**Directions for this task**: Give back every record below in full and exactly, but without a single image.

**Data for review**:
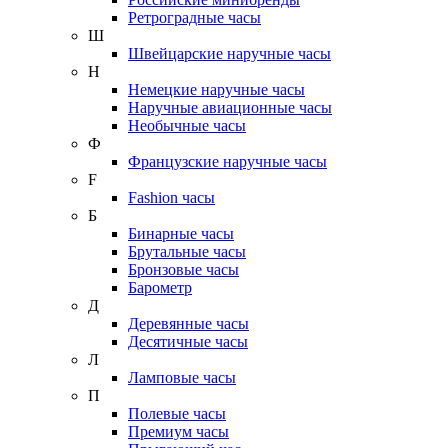
Ретроградные часы
Ш
Швейцарские наручные часы
Н
Немецкие наручные часы
Наручные авиационные часы
Необычные часы
Ф
Французские наручные часы
F
Fashion часы
Б
Бинарные часы
Брутальные часы
Бронзовые часы
Барометр
Д
Деревянные часы
Десятичные часы
Л
Ламповые часы
П
Полевые часы
Премиум часы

**Solution to the exercise**:
Ретроградные часы
Ш
Швейцарские наручные часы
Н
Немецкие наручные часы
Наручные авиационные часы
Необычные часы
Ф
Французские наручные часы
F
Fashion часы
Б
Бинарные часы
Брутальные часы
Бронзовые часы
Барометр
Д
Деревянные часы
Десятичные часы
Л
Ламповые часы
П
Полевые часы
Премиум часы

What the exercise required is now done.